Radioiodine (RAI) treatment has increasingly been used mostly in elderly patients with multinodular goiter (MNG) as an alternative for surgery. Recombinant human thyrotropin (rhTSH) has been demonstrated to increase the uptake of RAI and also to promote a more even distribution of radionuclide among the various nodules. We have compared the surge of autoantibodies to thyroid peroxidase (anti-TPO) and to the TSH receptor (TRAb) in two groups of patients with MNG. Group RAI (n = 15) received only RAI, and Group RAI+rhTSH (n = 15) received RAI 24 h after 0.45 mg of rhTSH intramuscularly. At baseline, all 30 patients had negative anti-TPO antibodies. After RAI, 16 patients (eight in each group) exhibited a positive anti-TPO test (range, 70-2359 U/mL). In the rhTSH-treated group, anti-TPO values were significantly higher (as compared to basal levels; p < 0.02) after 3 months of RAI treatment. After 12 months, the anti-TPO values decreased to lower but still positive concentrations in nine patients (Group RAI: three patients; Group RAI+rhTSH: five patients). Only one patient had a positive TRAb test at baseline (67.5% inhibition of the TSH binding). After RAI, positive TRAb values were present in 21/30 patients. After 6 months of RAI treatment, there was a significant increase of the TRAb values in Group RAI+rhTSH patients. After 12 months, only four patients had positive TRAb (Group RAI: three patients; Group RAI+rhTSH: one patient). Two patients, one of each group, had an elevation of free T4 levels and suppressed serum TSH values, indicating hyperthyroidism (Graves' disease). Bioassay of TSH receptor (TSHR) indicated absence of a significant elevation of cAMP in the medium before and after RAI treatment in all patients. Moreover, predominantly blocking TSHR autoantibodies were detected in six of the 30 patients (three of each group). Sera from these patients were able to reduce the TSH-stimulated cAMP generation by CHO cells. We conclude that the autoantibodies to the TSHR and to TPO may occur after RAI treatment of patients, either with or without previous stimulation by rhTSH. The antibodies to the TSH comprised a combination of agonist (stimulating) and antagonist (blocking) antibodies, which in most patients did not induce clinical and laboratory evidence of active Graves' disease.

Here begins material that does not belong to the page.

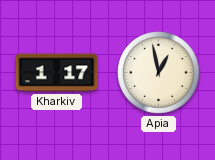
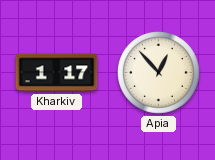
Apia: 12:58 -> 12:53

放射性碘(RAI)治疗越来越多地被用于老年多结节性甲状腺肿(MNG)患者,作为手术的替代方法。重组人促甲状腺素(rhTSH)已被证明可增加RAI的摄取,并促进放射性核素在各个结节中更均匀地分布。我们比较了两组MNG患者中甲状腺过氧化物酶自身抗体(抗-TPO)和促甲状腺素受体抗体(TRAb)的激增情况。RAI组(n = 15)仅接受RAI治疗,RAI+rhTSH组(n = 15)在肌肉注射0.45 mg rhTSH后24小时接受RAI治疗。基线时,所有30例患者的抗-TPO抗体均为阴性。RAI治疗后,16例患者(每组8例)抗-TPO检测呈阳性(范围为70-2359 U/mL)。在rhTSH治疗组中,RAI治疗3个月后抗-TPO值显著高于基线水平(p < 0.02)。12个月后,9例患者(RAI组:3例患者;RAI+rhTSH组:5例患者)的抗-TPO值降至较低但仍为阳性的浓度。仅1例患者基线时TRAb检测呈阳性(TSH结合抑制率为67.5%)。RAI治疗后,30例患者中有21例TRAb值呈阳性。RAI治疗6个月后,RAI+rhTSH组患者的TRAb值显著升高。12个月后,仅4例患者TRAb呈阳性(RAI组:3例患者;RAI+rhTSH组:1例患者)。两组各有1例患者游离T4水平升高,血清TSH值降低,提示甲状腺功能亢进(格雷夫斯病)。TSH受体(TSHR)生物测定表明,所有患者RAI治疗前后培养基中cAMP均无显著升高。此外,30例患者中有6例(每组3例)检测到主要为阻断性TSHR自身抗体。这些患者的血清能够降低TSH刺激的CHO细胞cAMP生成。我们得出结论,无论是否先前接受rhTSH刺激,RAI治疗患者后可能会出现TSHR和TPO自身抗体。TSH抗体包括激动剂(刺激)和拮抗剂(阻断)抗体的组合,在大多数患者中未诱发活动性格雷夫斯病的临床和实验室证据。